A ciò si aggiungeva il piccolo orgoglio di verificare che, pur avendo ragione di non considerarmi un docente tecnologicamente evoluto, ero riuscito ad adattarmi alla “didattica online” nel giro di poche ore, almeno sul piano strettamente tecnico; infine, in quei primi giorni, la sensazione mia e di altri era che si andasse incontro a una sospensione breve e transitoria della normale vita scolastica.

Tutto sommato, quindi, confesso che i miei primi giorni di scuola al tempo di COVID-19 non sono stati esenti da una punta di “effetto gita”.

Col passare dei giorni però, parallelamente all’aggravarsi del contagio e all’incupirsi dell’atmosfera generale nelle nostre città, è risultato chiaro che la chiusura delle scuole sarebbe durata a lungo; anche l’inconfessabile orgoglio del principiante “homo technologicus” gratificato dai suoi successi è stato presto assorbito dalla routine.

Il rimanere a casa, poi, è gradualmente diventato una condizione costringente, e quindi a suo modo faticosa, perdendo l’effetto riposante che inizialmente aveva avuto su di me.
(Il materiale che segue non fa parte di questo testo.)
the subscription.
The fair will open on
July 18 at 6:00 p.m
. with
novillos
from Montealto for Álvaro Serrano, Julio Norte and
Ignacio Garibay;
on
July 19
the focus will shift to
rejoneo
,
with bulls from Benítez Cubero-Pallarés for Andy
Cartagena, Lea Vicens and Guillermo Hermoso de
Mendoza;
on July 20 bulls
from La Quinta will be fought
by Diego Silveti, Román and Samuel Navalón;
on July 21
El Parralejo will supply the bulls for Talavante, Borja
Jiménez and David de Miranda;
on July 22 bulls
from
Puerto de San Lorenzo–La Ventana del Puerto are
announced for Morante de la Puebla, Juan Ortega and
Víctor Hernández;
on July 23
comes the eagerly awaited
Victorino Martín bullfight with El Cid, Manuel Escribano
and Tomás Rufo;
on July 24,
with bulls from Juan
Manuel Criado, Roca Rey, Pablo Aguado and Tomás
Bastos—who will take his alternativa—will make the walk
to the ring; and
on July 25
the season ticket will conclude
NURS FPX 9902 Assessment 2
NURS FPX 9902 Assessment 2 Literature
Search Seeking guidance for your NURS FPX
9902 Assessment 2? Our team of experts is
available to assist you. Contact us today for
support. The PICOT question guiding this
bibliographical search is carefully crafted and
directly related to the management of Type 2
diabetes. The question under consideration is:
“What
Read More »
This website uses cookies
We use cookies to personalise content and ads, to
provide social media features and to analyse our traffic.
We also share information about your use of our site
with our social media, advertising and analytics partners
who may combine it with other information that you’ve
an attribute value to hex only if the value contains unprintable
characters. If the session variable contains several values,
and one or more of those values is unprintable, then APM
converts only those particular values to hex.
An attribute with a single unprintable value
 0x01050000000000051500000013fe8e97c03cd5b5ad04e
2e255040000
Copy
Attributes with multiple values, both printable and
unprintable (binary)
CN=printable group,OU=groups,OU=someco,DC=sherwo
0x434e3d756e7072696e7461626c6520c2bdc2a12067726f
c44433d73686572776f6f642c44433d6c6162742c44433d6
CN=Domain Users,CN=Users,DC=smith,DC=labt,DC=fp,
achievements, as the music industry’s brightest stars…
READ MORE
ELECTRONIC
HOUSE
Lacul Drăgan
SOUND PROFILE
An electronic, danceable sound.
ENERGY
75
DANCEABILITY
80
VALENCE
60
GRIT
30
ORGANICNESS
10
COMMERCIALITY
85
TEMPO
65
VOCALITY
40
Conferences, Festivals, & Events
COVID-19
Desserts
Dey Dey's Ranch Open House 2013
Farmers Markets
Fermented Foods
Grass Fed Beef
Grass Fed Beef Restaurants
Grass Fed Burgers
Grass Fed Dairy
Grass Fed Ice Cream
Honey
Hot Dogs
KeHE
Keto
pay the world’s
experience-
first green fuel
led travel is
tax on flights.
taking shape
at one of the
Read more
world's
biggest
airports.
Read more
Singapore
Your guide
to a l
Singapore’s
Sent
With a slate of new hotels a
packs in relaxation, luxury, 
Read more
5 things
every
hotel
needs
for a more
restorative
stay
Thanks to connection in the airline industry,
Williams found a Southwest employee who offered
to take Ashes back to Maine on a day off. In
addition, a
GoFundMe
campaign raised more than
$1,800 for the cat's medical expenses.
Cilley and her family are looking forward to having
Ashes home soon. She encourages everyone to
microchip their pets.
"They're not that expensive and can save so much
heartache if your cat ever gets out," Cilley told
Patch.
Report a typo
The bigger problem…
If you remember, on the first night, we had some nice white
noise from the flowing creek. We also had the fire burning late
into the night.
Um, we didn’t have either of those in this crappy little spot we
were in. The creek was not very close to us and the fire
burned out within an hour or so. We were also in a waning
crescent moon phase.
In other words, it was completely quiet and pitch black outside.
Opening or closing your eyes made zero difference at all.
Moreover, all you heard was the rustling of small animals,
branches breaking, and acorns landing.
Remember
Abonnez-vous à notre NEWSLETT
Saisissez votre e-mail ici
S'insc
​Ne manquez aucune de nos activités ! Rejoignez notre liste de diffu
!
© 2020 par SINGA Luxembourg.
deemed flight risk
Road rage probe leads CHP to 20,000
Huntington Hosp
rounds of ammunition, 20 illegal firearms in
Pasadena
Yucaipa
Quanto infine al fatto di non essere esposto alla presenza diretta dei miei alunni, e quindi alla fatica imposta dalla presenza non schermata di sé e degli altri, ho dovuto presto realizzare quanto ciò funzionasse nei due sensi: quando ho avuto bisogno di avvertire la presenza “fisica” dei ragazzi per avere il polso dell’andamento del lavoro e per capire se e in che misura fossero state recepite alcune indicazioni da me date, a darmi riscontro non ho avuto altro che lo schermo del computer: un riscontro davvero imperscrutabile!

Il prof. Michele Caprioli durante una web conference

Che dire dunque di quest’esperienza, in attesa di novità certe sulla conclusione dell’anno scolastico? Non c’è dubbio che l’insegnamento è altra cosa rispetto a ciò che stiamo sperimentando in un tempo drammatico per tutti, ed emergenziale anche per la scuola: nessuno di noi insegnanti, probabilmente, avrebbe scelto questo mestiere se esso consistesse nel fare ciò che stiamo facendo in queste settimane.

Ma ciò non esclude che anche in questa distretta possa risiedere qualche stimolo da raccogliere.

In primo luogo, penso alla necessità di ripensare tanti meccanismi della didattica, divenuti negli anni quasi automatismi, nell’ambito di una professione che ha tra i suoi principali rischi quello di portare chi la svolge a ripetere eternamente il già fatto (quanto meno, questo rischio posso riferire a me).

Spiegare o interrogare dietro uno schermo non rappresenta certo, di per sé, un progresso di cui essere entusiasti, ma può diventare spunto per ripensare, in alcuni aspetti, i tempi di lavoro, le forme di controllo e anche gli stili di interazione con i ragazzi.

In secondo luogo, voglio raccogliere il senso di comunità che, in diverse forme, questa emergenza ha risvegliato all’interno della scuola, in ogni sua componente: è come se, facendo tutti un passo indietro, si fosse meglio chiarito quanti legami ci stringano alla realtà a cui apparteniamo.

Questa è in fondo una conseguenza frequente dei momenti di rottura: riscoprire il valore di ciò che si ha e si fa, e allo stesso tempo viverlo in una chiave meno assoluta.